Assignments: Character LLM
Introduction
Large language models (LLMs) such as GPT are built upon the transformer architecture. In this project, you will implement and train a small transformer for character-level language modeling using the well-known text8 dataset. The text8 dataset consists of the first 100 million characters of a cleaned and preprocessed English Wikipedia dump. It includes only lowercase letters and spaces, making it compact and suitable for benchmarking text models.
The goal is to train a model that, given a sequence of L previous characters, can accurately predict the next character. This task, known as next-character prediction, is a fundamental stepping stone toward understanding and building modern language models.
Through this assignment, you will gain hands-on experience with optimization, architecture tuning, and hyperparameter search—core components of training large models efficiently.

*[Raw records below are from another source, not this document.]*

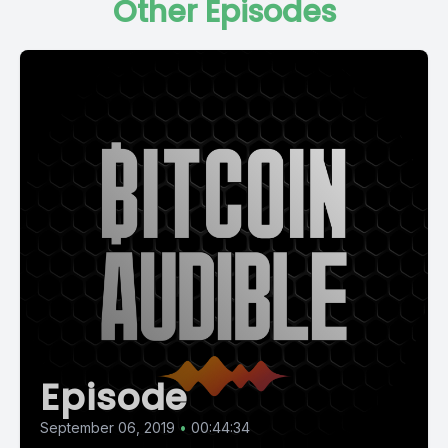
Other Episodes
Episode
September 06, 2019
•
00:44:34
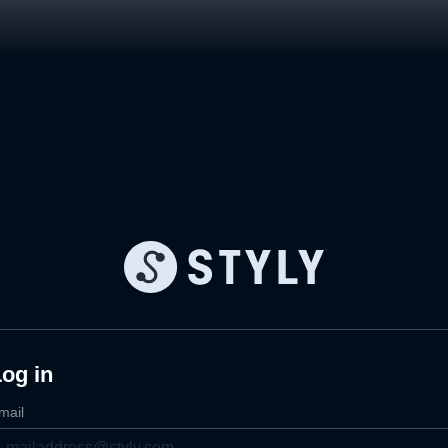
og in
mail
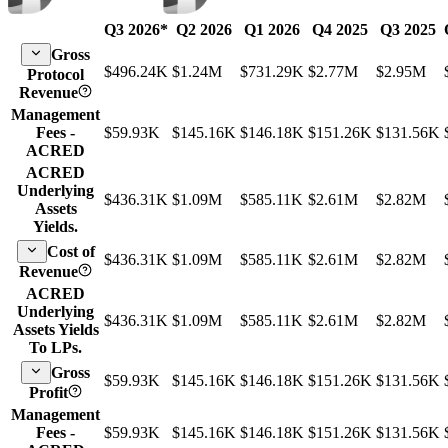
Q3 2026
*
Q2 2026
Q1 2026
Q4 2025
Q3 2025
Gross
$496.24K
$1.24M
$731.29K
$2.77M
$2.95M
Protocol
Revenue
Management
Fees -
$59.93K
$145.16K
$146.18K
$151.26K
$131.56K
ACRED
ACRED
Underlying
$436.31K
$1.09M
$585.11K
$2.61M
$2.82M
Assets
Yields.
Cost of
$436.31K
$1.09M
$585.11K
$2.61M
$2.82M
Revenue
ACRED
Underlying
$436.31K
$1.09M
$585.11K
$2.61M
$2.82M
Assets Yields
To LPs.
Gross
$59.93K
$145.16K
$146.18K
$151.26K
$131.56K
Profit
Management
Fees -
$59.93K
$145.16K
$146.18K
$151.26K
$131.56K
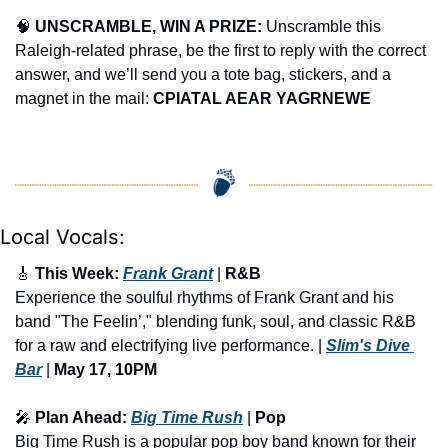
🧠
UNSCRAMBLE, WIN A PRIZE:
 Unscramble this 
Raleigh-related phrase, be the first to reply with the correct 
answer, and we’ll send you a tote bag, stickers, and a 
magnet in the mail: 
CPIATAL AEAR YAGRNEWE
Local Vocals:
🎸
 This Week: 
Frank Grant
 | 
R&B
Experience the soulful rhythms of Frank Grant and his 
band "The Feelin’," blending funk, soul, and classic R&B 
for a raw and electrifying live performance. | 
Slim's Dive 
Bar
 |
 May 17, 10PM
🎤
 Plan Ahead: 
Big Time Rush
 | 
Pop
Big Time Rush is a popular pop boy band known for their 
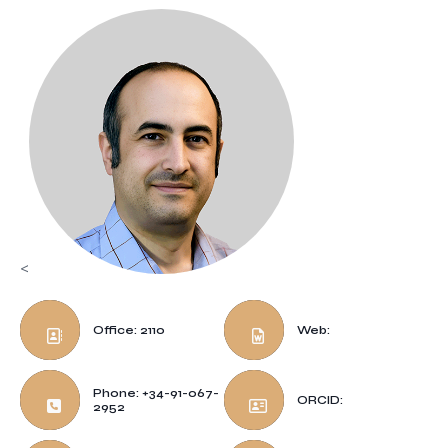
<
Office: 2110
Web:
Phone: +34-91-067-
ORCID:
2952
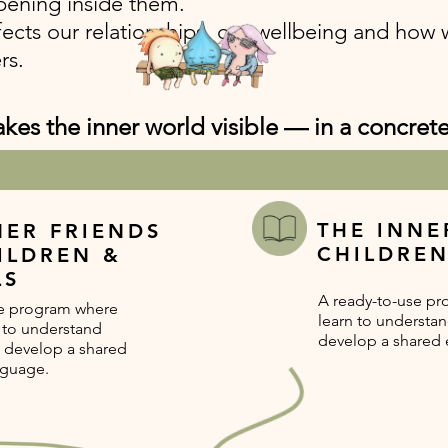
ening inside them.
ffects our relationships, our wellbeing and how 
rs.
es the inner world visible — in a concret
THE INNE
NER FRIENDS
CHILDRE
ILDREN &
LS
A ready-to-use pr
se program where
learn to understa
n to understand
develop a shared 
 develop a shared
nguage.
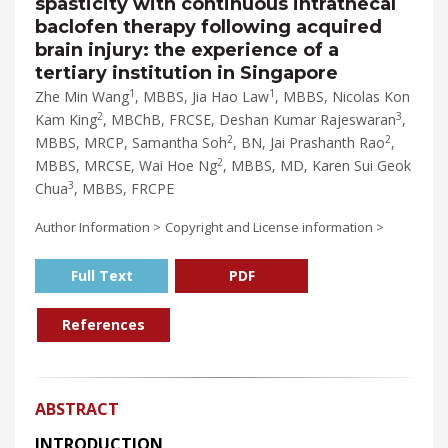
spasticity with continuous intrathecal
baclofen therapy following acquired
brain injury: the experience of a
tertiary institution in Singapore
1
1
Zhe Min Wang
, MBBS, Jia Hao Law
, MBBS, Nicolas Kon
2
3
Kam King
, MBChB, FRCSE, Deshan Kumar Rajeswaran
,
2
2
MBBS, MRCP, Samantha Soh
, BN, Jai Prashanth Rao
,
2
MBBS, MRCSE, Wai Hoe Ng
, MBBS, MD, Karen Sui Geok
3
Chua
, MBBS, FRCPE
Author Information >
Copyright and License information >
Full Text
PDF
References
ABSTRACT
INTRODUCTION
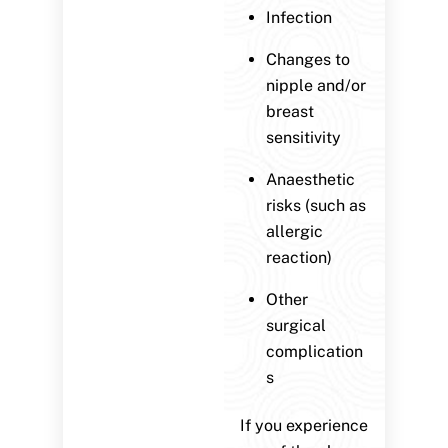
Infection
Changes to
nipple and/or
breast
sensitivity
Anaesthetic
risks (such as
allergic
reaction)
Other
surgical
complication
s
If you experience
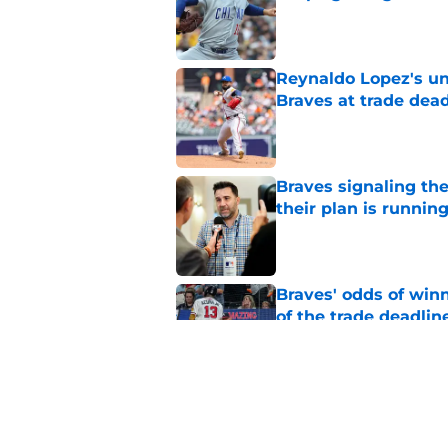
Published by on Invalid Dat
Reynaldo Lopez's unt
Braves at trade dead
Published by on Invalid Dat
Braves signaling the
their plan is runnin
Published by on Invalid Dat
Braves' odds of winn
of the trade deadlin
Published by on Invalid Dat
Braves insider float
(and it might just w
Published by on Invalid Dat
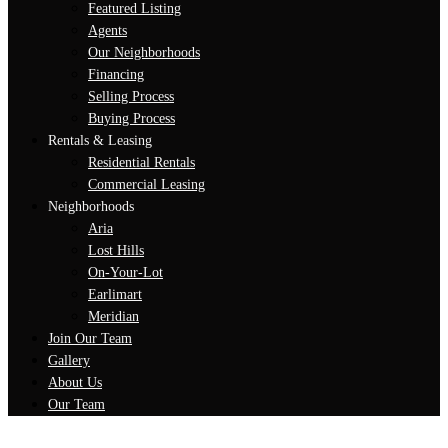
Featured Listing
Agents
Our Neighborhoods
Financing
Selling Process
Buying Process
Rentals & Leasing
Residential Rentals
Commercial Leasing
Neighborhoods
Aria
Lost Hills
On-Your-Lot
Earlimart
Meridian
Join Our Team
Gallery
About Us
Our Team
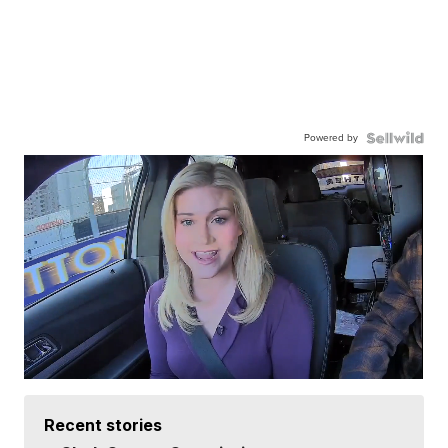
Powered by
Recent stories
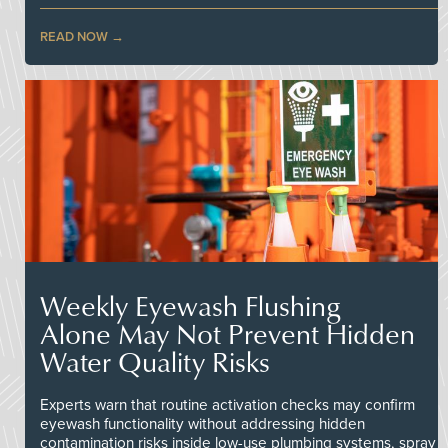
READ NOW
Weekly Eyewash Flushing
Alone May Not Prevent Hidden
Water Quality Risks
Experts warn that routine activation checks may confirm
eyewash functionality without addressing hidden
contamination risks inside low-use plumbing systems, spray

I have created a starter-kit to help you get started quickly.
Problem Statement
Given a text corpus \(\mathcal{D} = (x_1, x_2, \dots, x_T)\), where each \(x_t\) is a character in the text8 dataset, your task is to train a model \(f_\theta\) that learns the conditional distribution:
\[ P_\theta(x_{t+1} \mid x_{t-L+1}, \dots, x_t), \]
for a context window of length \(L\). The model should predict the most likely next character given the previous \(L\) characters.
Main objectives:.
- Implement and train a small transformer-based model for next-character prediction.
- Evaluate the model’s performance on a held-out test set.
- Report the accuracy (percentage of correct predictions) when predicting the next character given the previous \(L\) characters.
- You should optimize the value of \(L\) for best performance.
Organization of the Report
Your report should follow this general structure:
- Introduction: Briefly explain the problem, dataset, and goals of the assignment.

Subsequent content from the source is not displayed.